Zambia is a Christian country, and Chikankata is a Salvation Army hospital, so it is easier to fit in and get to know people if you are a practising Christian. However the hospital does accept students who are not Christian and you would not encounter any hassle or prejudice regarding your own religious beliefs.
Zambia is a fantastic country to holiday in, and we were very surprised to find the vast majority of people in tourist areas were already working or living in Zambia or the surrounding countries – it is decidedly not over-developed! Whenever you're travelling in Zambia, don't be afraid to haggle or ask for a volunteers/NGO discount… you usually get some money off! Lusaka, the capital, is nice city and pretty safe, but definitely not worth visiting purely for sightseeing! Though if you're in need of some Western style pampering the out-of-town mall at Arcades has a fantastic restaurant, "Rhapsody", and a top-notch cinema!!

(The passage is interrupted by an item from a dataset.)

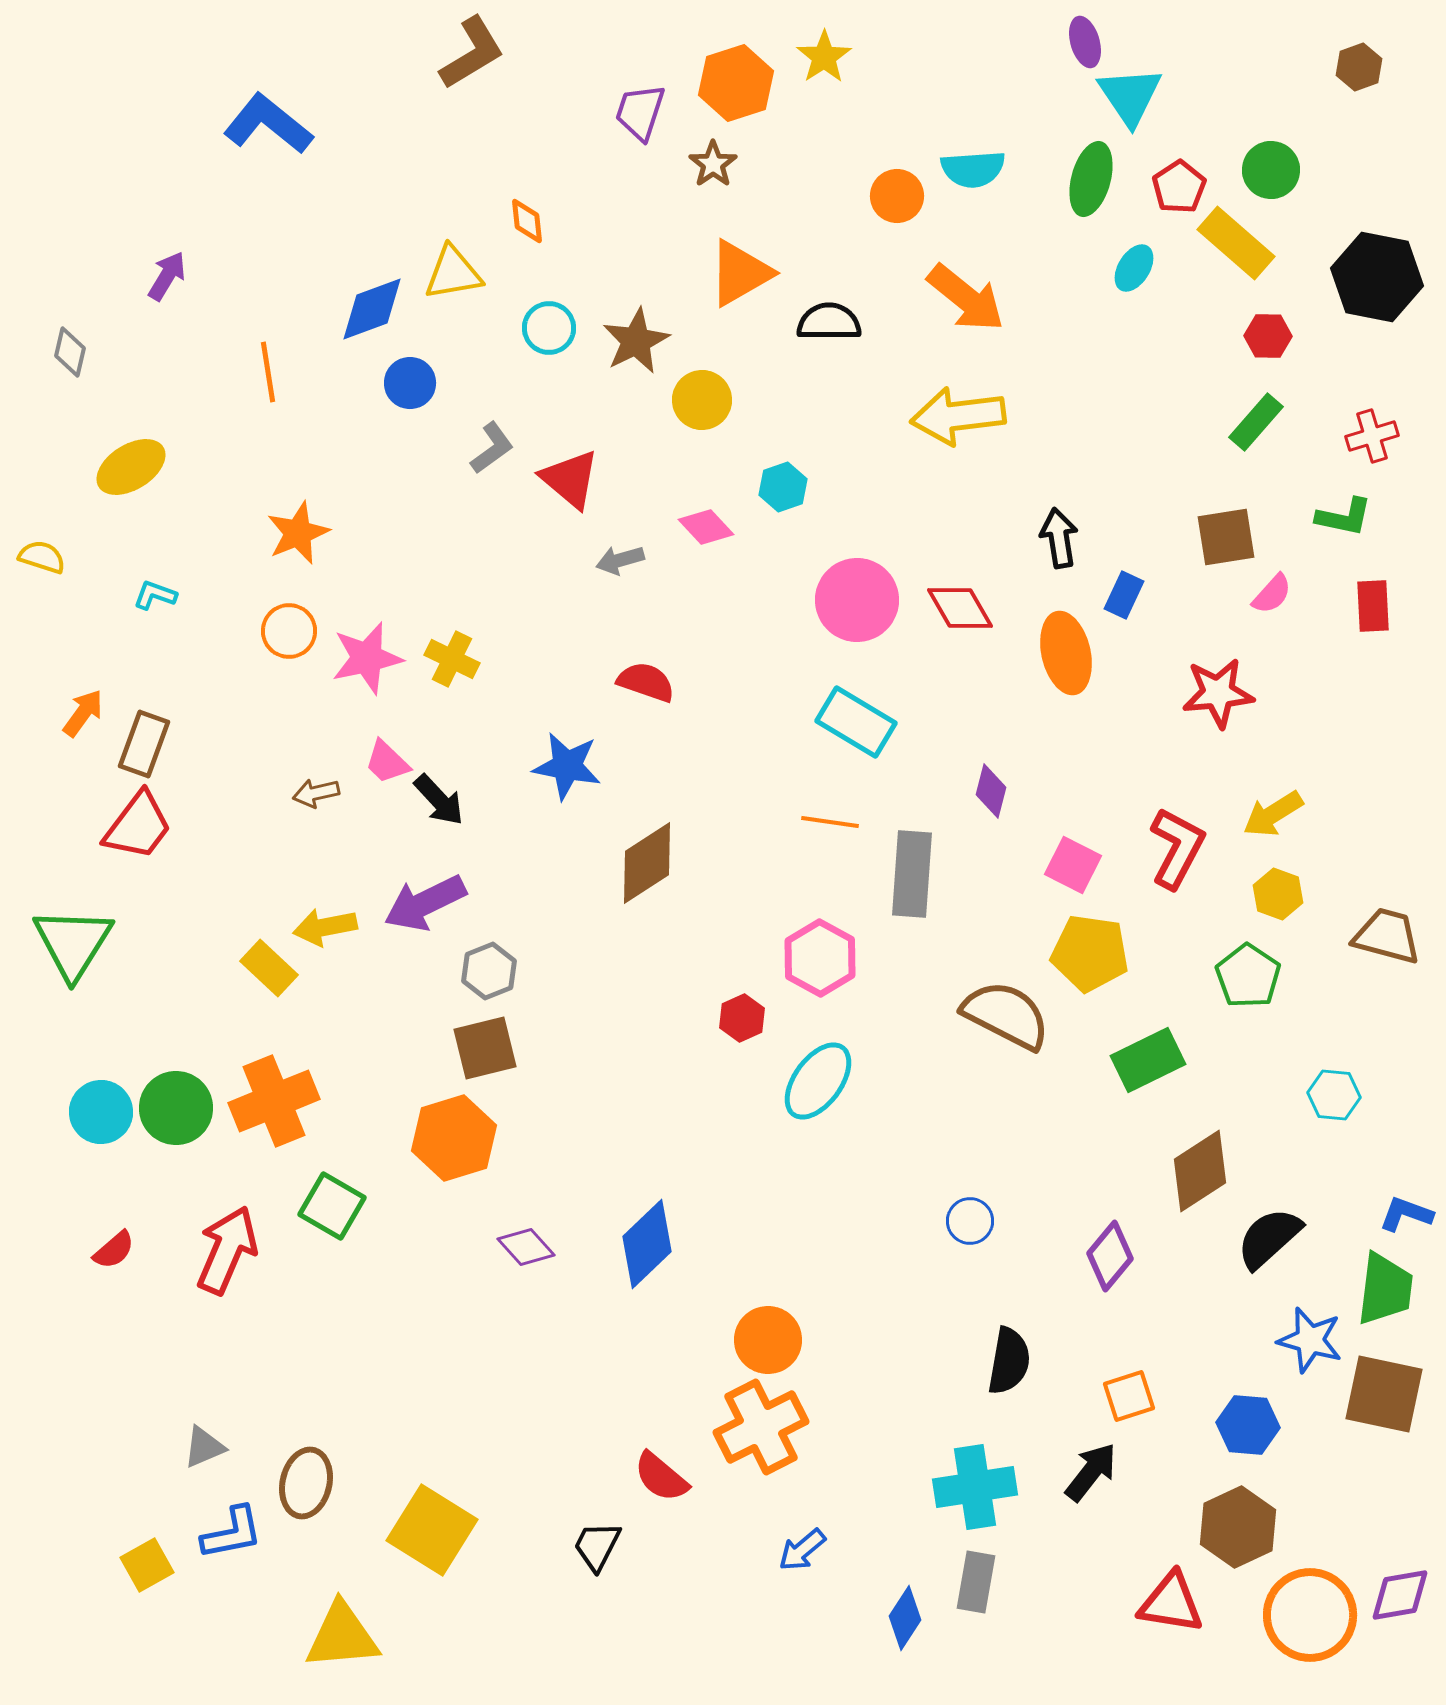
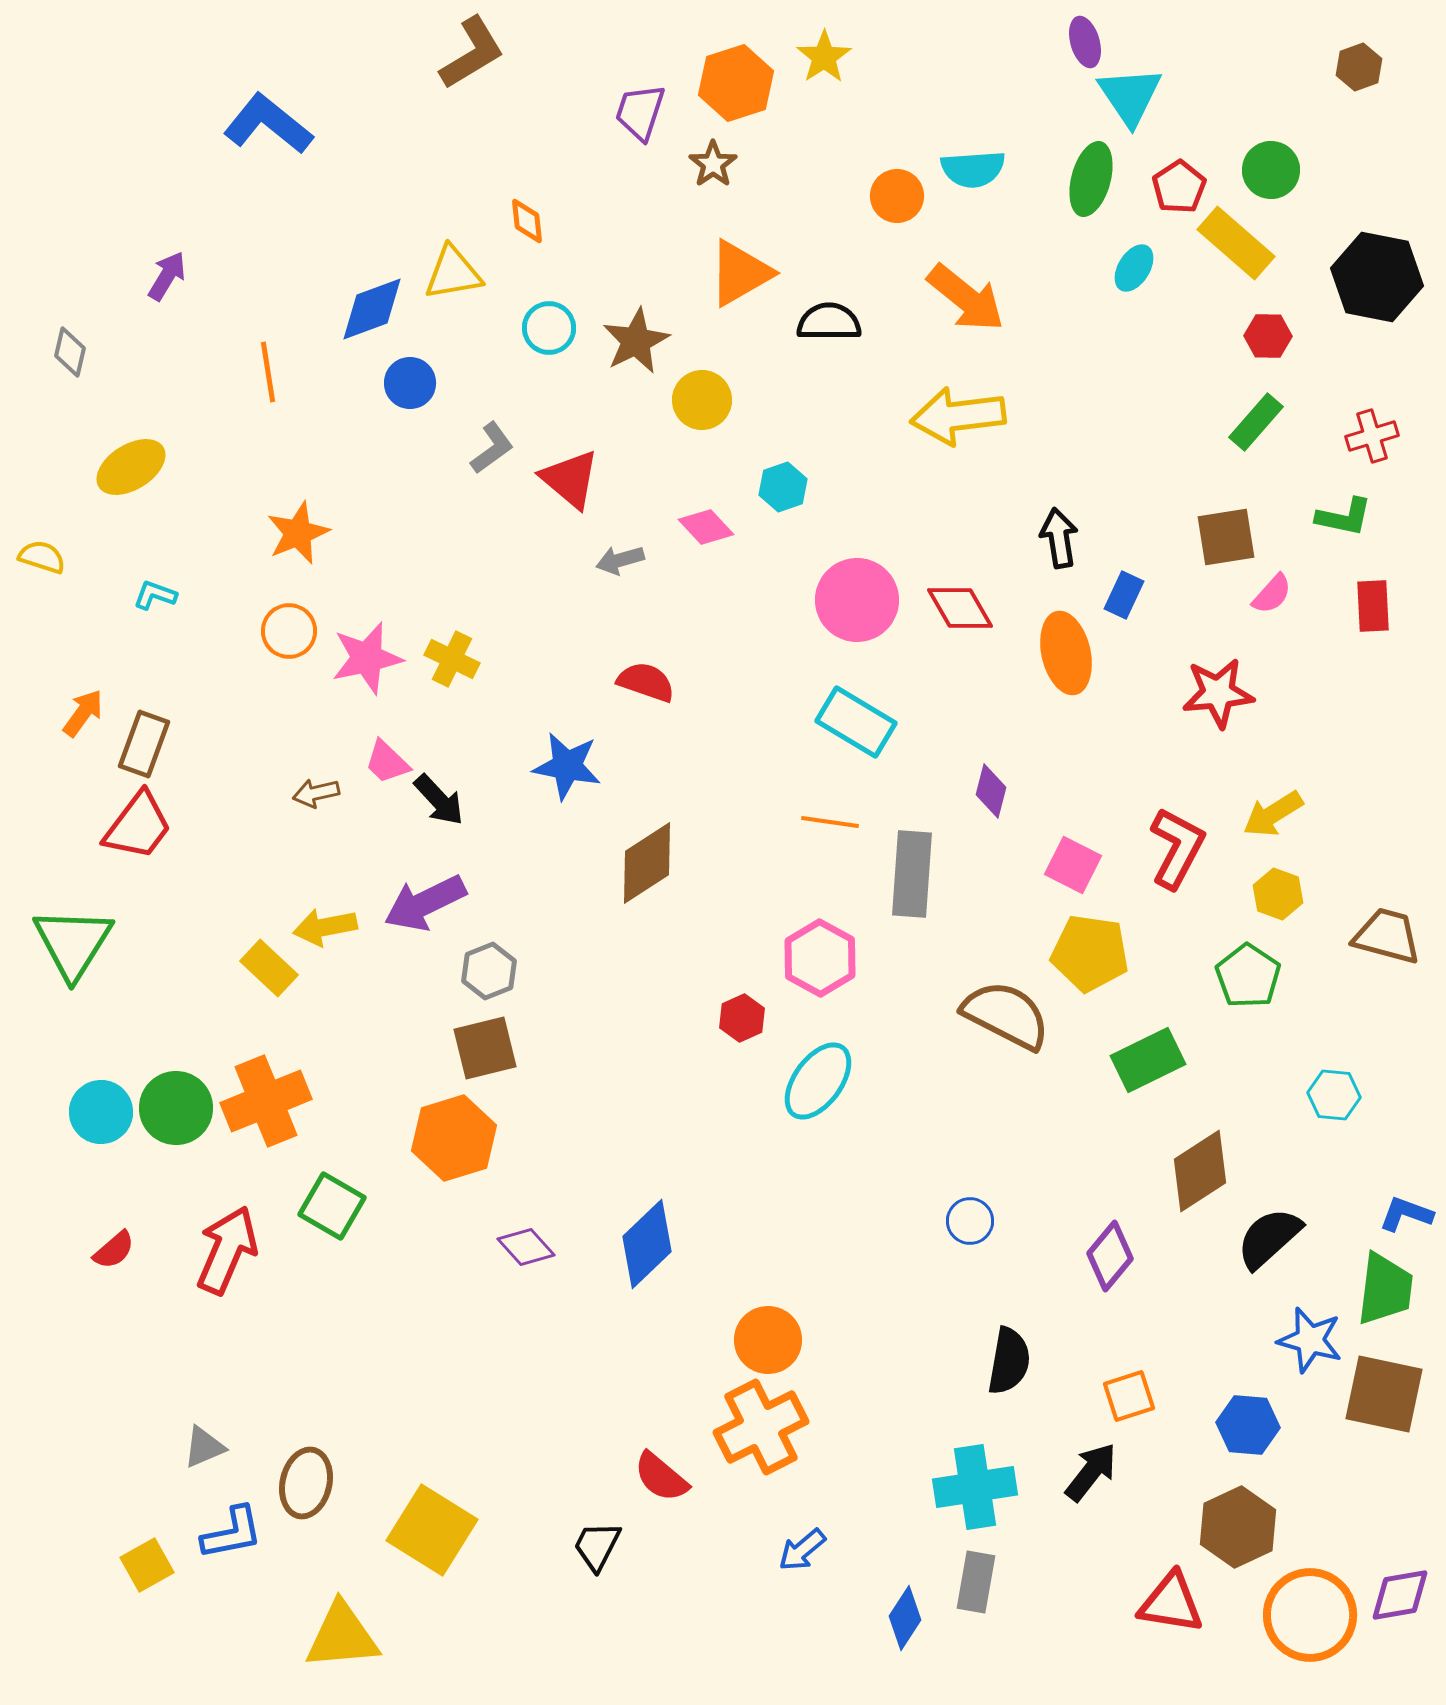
orange cross at (274, 1101): moved 8 px left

Without a doubt no one should go to Zambia without visiting Victoria Falls, at Livingstone, SW Zambia. Here the mighty Zambezi plummets down and divides Zambia and Zimbabwe. For adrenaline highs, natural beauty and even small safaris you simply can't beat it. Recommended accommodation: budget "Fawlty Towers", mid-range "The Waterfront", top-range (i.e. if your parents come to visit!) "The Royal Livingstone" but check out "The Lowdown", the local, monthly, ex-pat newsletter, for great locals deals. Recommended activities: see the Falls, go rafting, do a bungee jump/gorge swing, see the Falls again, visit Livingstone Island (and if the water's right, swim on top of the Falls!), go on a sunset booze cruise, and the crème de la crème: microlight/helicopter over the Falls.

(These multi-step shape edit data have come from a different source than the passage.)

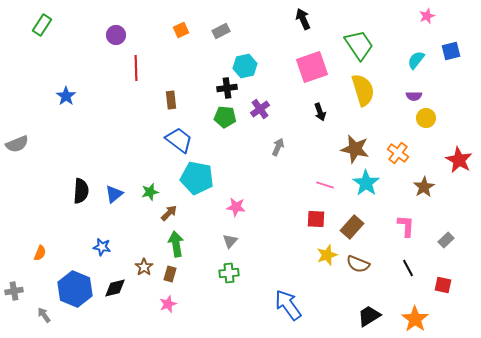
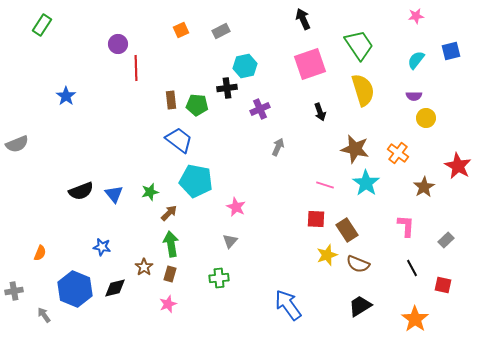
pink star at (427, 16): moved 11 px left; rotated 14 degrees clockwise
purple circle at (116, 35): moved 2 px right, 9 px down
pink square at (312, 67): moved 2 px left, 3 px up
purple cross at (260, 109): rotated 12 degrees clockwise
green pentagon at (225, 117): moved 28 px left, 12 px up
red star at (459, 160): moved 1 px left, 6 px down
cyan pentagon at (197, 178): moved 1 px left, 3 px down
black semicircle at (81, 191): rotated 65 degrees clockwise
blue triangle at (114, 194): rotated 30 degrees counterclockwise
pink star at (236, 207): rotated 18 degrees clockwise
brown rectangle at (352, 227): moved 5 px left, 3 px down; rotated 75 degrees counterclockwise
green arrow at (176, 244): moved 5 px left
black line at (408, 268): moved 4 px right
green cross at (229, 273): moved 10 px left, 5 px down
black trapezoid at (369, 316): moved 9 px left, 10 px up
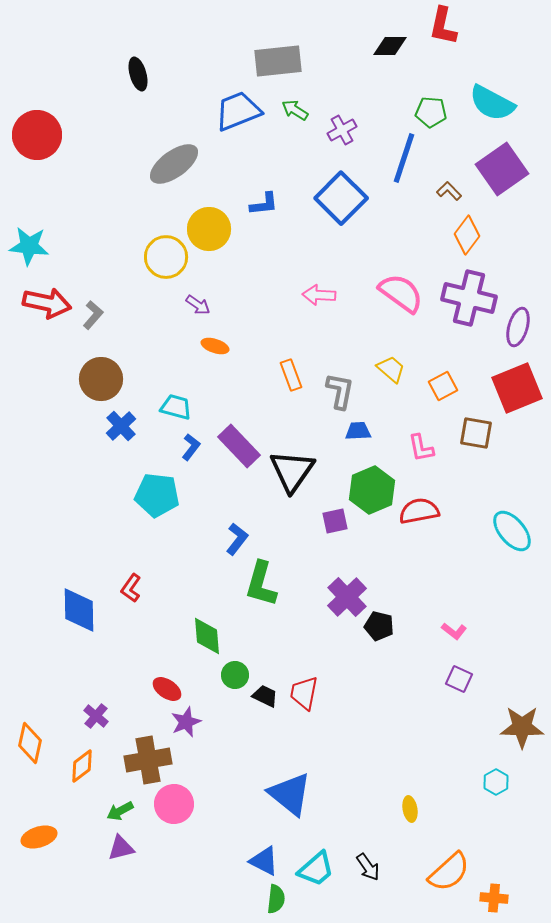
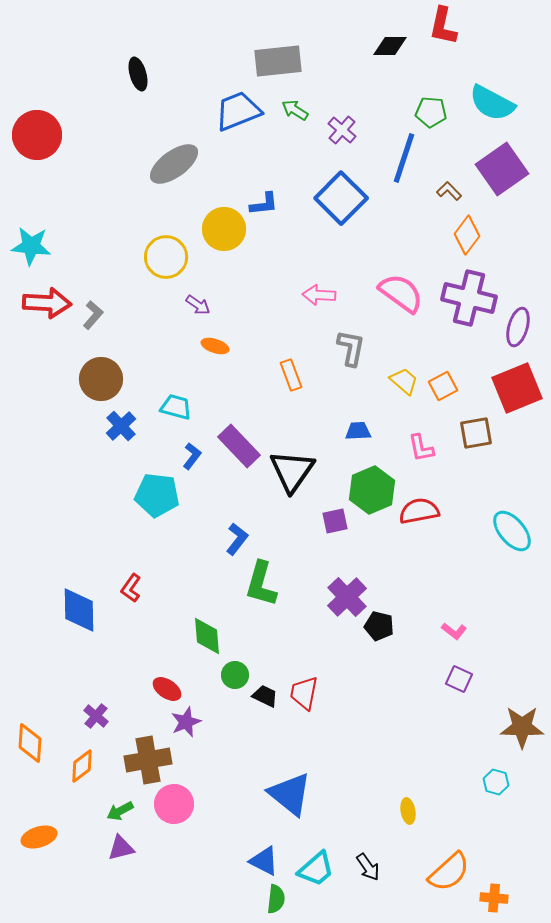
purple cross at (342, 130): rotated 20 degrees counterclockwise
yellow circle at (209, 229): moved 15 px right
cyan star at (29, 246): moved 2 px right
red arrow at (47, 303): rotated 9 degrees counterclockwise
yellow trapezoid at (391, 369): moved 13 px right, 12 px down
gray L-shape at (340, 391): moved 11 px right, 43 px up
brown square at (476, 433): rotated 20 degrees counterclockwise
blue L-shape at (191, 447): moved 1 px right, 9 px down
orange diamond at (30, 743): rotated 9 degrees counterclockwise
cyan hexagon at (496, 782): rotated 15 degrees counterclockwise
yellow ellipse at (410, 809): moved 2 px left, 2 px down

The other wonderful thing to do in Zambia is to go on Safari – there are three main game parks, South Luwanga, Lower Zambezi and Kafue. Kafue is the most untouched, natural, largest, but hardest to get to park – only for the dedicated! Lower Zambezi primarily involves canoe safaris on the Zambezi – watch out for the crocodiles, seriously! South Luwanga has some of the best game viewing in all of Africa and some fantastic lodges – we got a locals deal and stayed at Mfuwe Lodge...paradise!!

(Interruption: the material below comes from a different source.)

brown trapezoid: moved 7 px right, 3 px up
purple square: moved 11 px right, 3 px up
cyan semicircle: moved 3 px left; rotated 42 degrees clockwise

At the end of our elective we headed up to Tanzania to get some quality relaxation and beach time in Zanzibar. By far the cheapest and most fun way to get there is by train. The Tazara train goes from Kapiri Mposhi (200km north f Lusaka – jump on one of the many coaches every day) all the way to Dar Es Salaam. It takes 2 whole days (including 2 nights) but if you travel first class – half price with a student card!! – you get a cabin with four beds, plus use of a lounge car with videos, plus dining car, plus toilets and basic showers. The views of both Zambia and Tanzania are fantastic, you go right through a game park in Tanzania – we saw giraffes, impala, warthogs and more from our carriage!
It's easy then to get to either Dar harbour or airport and hop over to Zanzibar; we headed up to Nungwi for white sand, blue seas, great diving and amazing food. A day or two in Stone Town is also a good plan, if only for the night market – if you love seafood, you'll be in heaven! Plus you can visit a spice farm and get on with some hard core souvenir shopping.